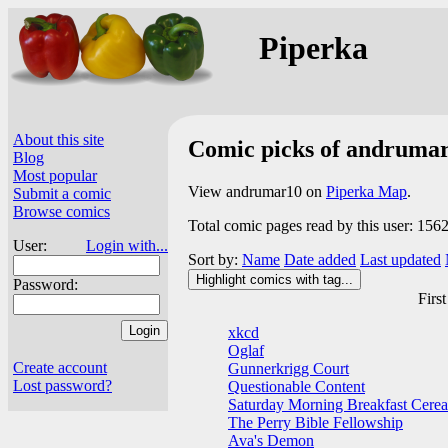
Piperka
About this site
Comic picks of andruma
Blog
Most popular
View andrumar10 on
Piperka Map
.
Submit a comic
Browse comics
Total comic pages read by this user: 156
User:
Login with...
Sort by:
Name
Date added
Last updated
Highlight comics with tag...
Password:
First
xkcd
Oglaf
Create account
Gunnerkrigg Court
Lost password?
Questionable Content
Saturday Morning Breakfast Cerea
The Perry Bible Fellowship
Ava's Demon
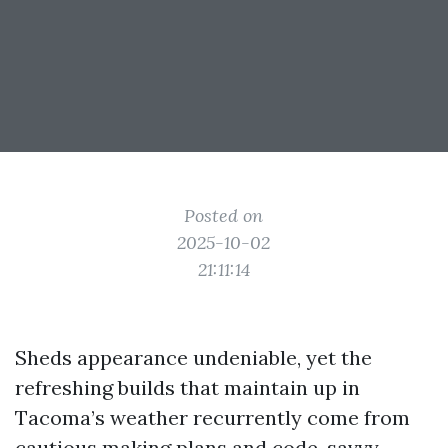
Posted on
2025-10-02
21:11:14
Sheds appearance undeniable, yet the
refreshing builds that maintain up in
Tacoma’s weather recurrently come from
cautious making plans and code-savvy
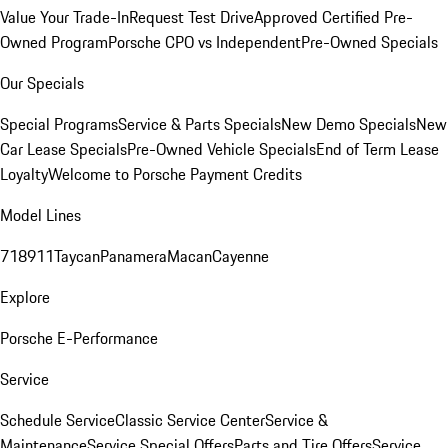
Value Your Trade-In
Request Test Drive
Approved Certified Pre-
Owned Program
Porsche CPO vs Independent
Pre-Owned Specials
Our Specials
Special Programs
Service & Parts Specials
New Demo Specials
New
Car Lease Specials
Pre-Owned Vehicle Specials
End of Term Lease
Loyalty
Welcome to Porsche Payment Credits
Model Lines
718
911
Taycan
Panamera
Macan
Cayenne
Explore
Porsche E-Performance
Service
Schedule Service
Classic Service Center
Service &
Maintenance
Service Special Offers
Parts and Tire Offers
Service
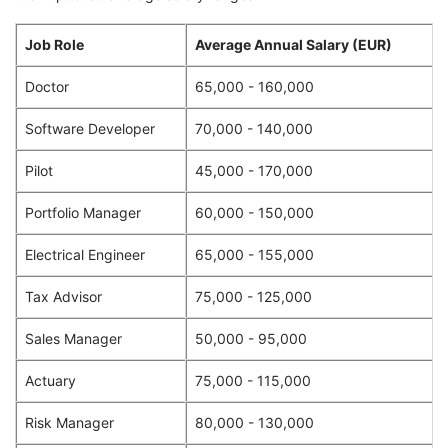
Job Role
Average Annual Salary (EUR)
Doctor
65,000 - 160,000
Software Developer
70,000 - 140,000
Pilot
45,000 - 170,000
Portfolio Manager
60,000 - 150,000
Electrical Engineer
65,000 - 155,000
Tax Advisor
75,000 - 125,000
Sales Manager
50,000 - 95,000
Actuary
75,000 - 115,000
Risk Manager
80,000 - 130,000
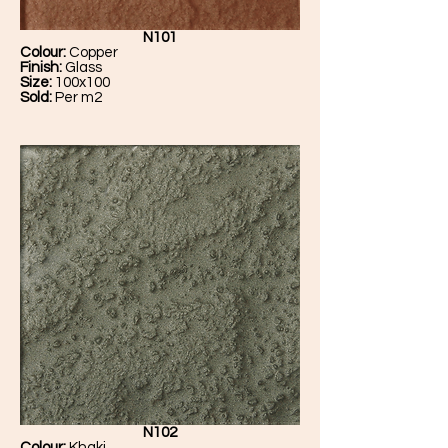
N101
Colour:
Copper
Finish:
Glass
Size:
100x100
Sold:
Per m2
N102
Colour:
Khaki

Problem to work on.
Starting at the line with "Service Special Offers", transcribe the listing above exactly through its last line. No picture belongs in the transcription.

Solution to the problem.
Service Special Offers
Parts and Tire Offers
Service
Job Role
Average Annual Salary (EUR)
Doctor
65,000 - 160,000
Software Developer
70,000 - 140,000
Pilot
45,000 - 170,000
Portfolio Manager
60,000 - 150,000
Electrical Engineer
65,000 - 155,000
Tax Advisor
75,000 - 125,000
Sales Manager
50,000 - 95,000
Actuary
75,000 - 115,000
Risk Manager
80,000 - 130,000
N101
Colour:
Copper
Finish:
Glass
Size:
100x100
Sold:
Per m2
N102
Colour:
Khaki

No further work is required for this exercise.